500 Russen, die in der Schweiz ihre Spuren hinterlassen haben, fand Michail Schischkin.
Sie kamen nach der unterdrĂŒckten MilitĂ€rverschwörung der Dekabristen 1825, wĂ€hrend der
letzten Jahrzehnte der Zarenzeit im 19. Jahrhundert, nach der Oktoberrevolution 1917 und
zuletzt wÀhrend des Sowjet-Regimes bis 1991.

Dabei entstand eine eigentliche russische Schweiz, die von Genf ĂŒber ZĂŒrich bis in die
Alpenstadt Davos reichte. Und so heisst denn auch Schischkins Buch mit 500 russischen
Lebens- und Leidensgeschichten: „Die russische Schweiz“.
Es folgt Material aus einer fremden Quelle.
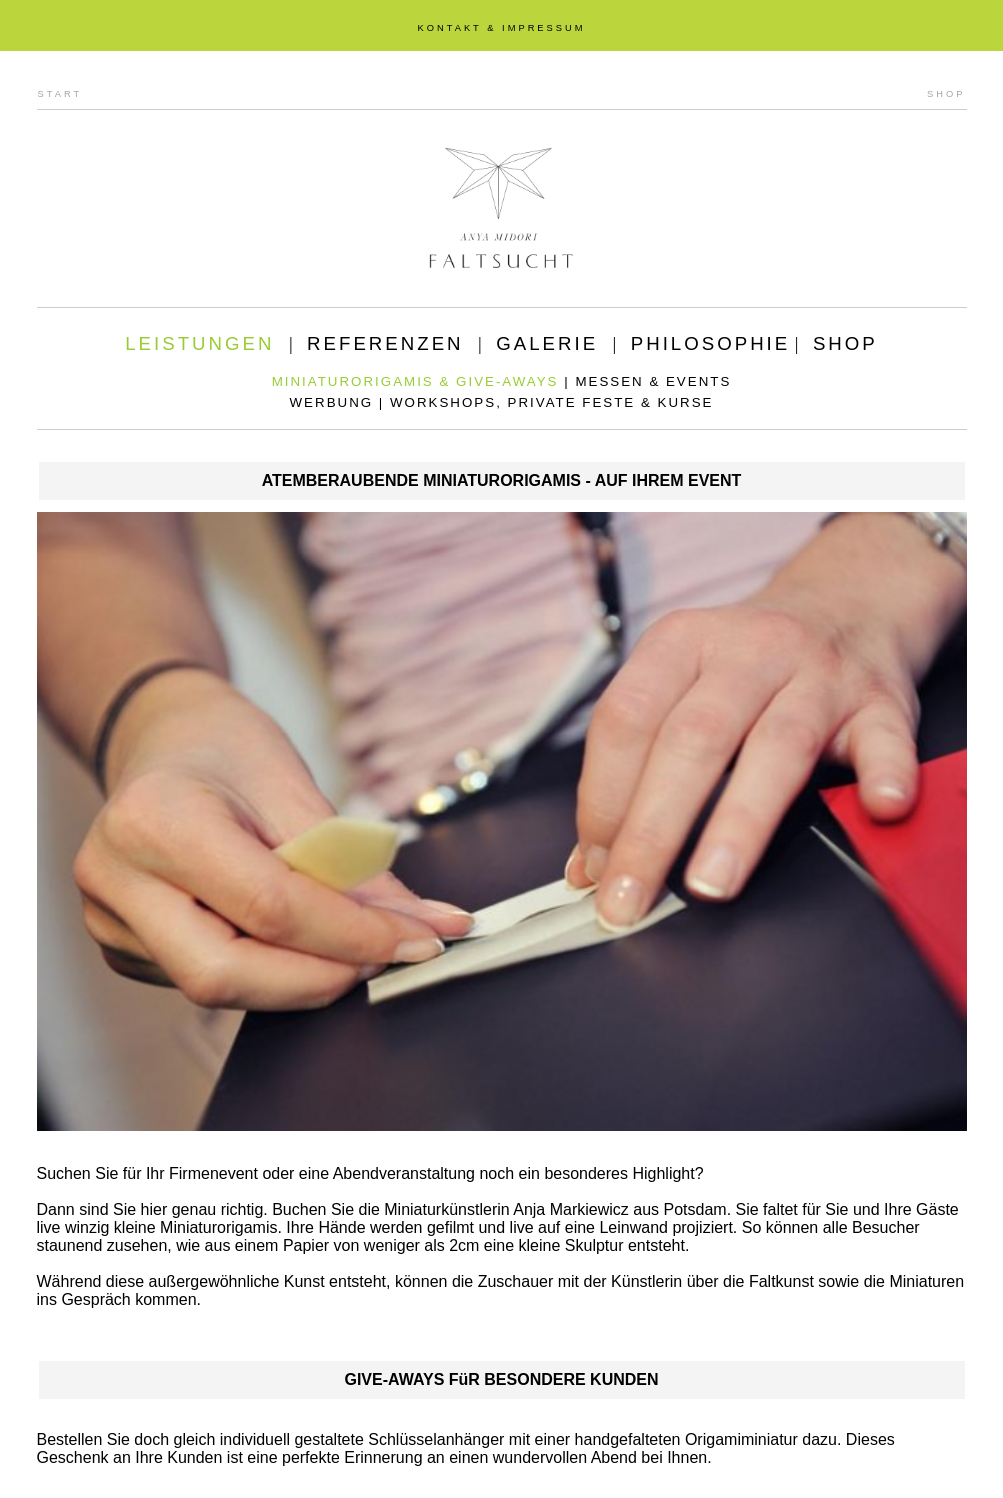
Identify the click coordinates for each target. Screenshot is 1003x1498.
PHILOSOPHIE (711, 343)
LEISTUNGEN (199, 343)
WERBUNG (332, 402)
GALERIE (547, 343)
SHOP (946, 94)
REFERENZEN (385, 343)
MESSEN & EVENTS (653, 381)
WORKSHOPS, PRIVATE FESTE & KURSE (551, 402)
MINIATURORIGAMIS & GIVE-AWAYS (415, 381)
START (60, 94)
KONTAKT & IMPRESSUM (501, 28)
501 Geschichten ĂŒber Russen in der Schweiz

Eigentlich sind es 501 Geschichten, denn seine eigene gehört dazu. Der 1961 in Moskau
geborene Michail Schischkin arbeitete nach einem Germanistik- und Anglistik-Studium an
der PĂ€dagogischen Hochschule zuerst drei Jahre als Journalist fĂŒr die Jugendzeitschrift
„Rowesnik“, danach unterrichtete er zehn Jahre Deutsch und Englisch an der Schule
Nummer 444 in Moskau.

1993 veröffentlichte Schischkin in der russischen Literaturzeitschrift „Snamja“ die
Kurzgeschichte „Urok Kalligrafii“ („Die Kalligraphiestunde“) und seinen ersten Roman
„Omnes una manet nox“ (Nach Horaz: „Uns alle erwartet die eine Nacht“ [des Todes]).
Obwohl die Kurzgeschichte 1994 als „bestes russisches Debut des Jahres“ ausgezeichnet
wurde und sich sein Erfolg als Schriftsteller abzeichnete, verliess Schischkin Russland und
landete im doppelten Sinne des Wortes in ZĂŒrich.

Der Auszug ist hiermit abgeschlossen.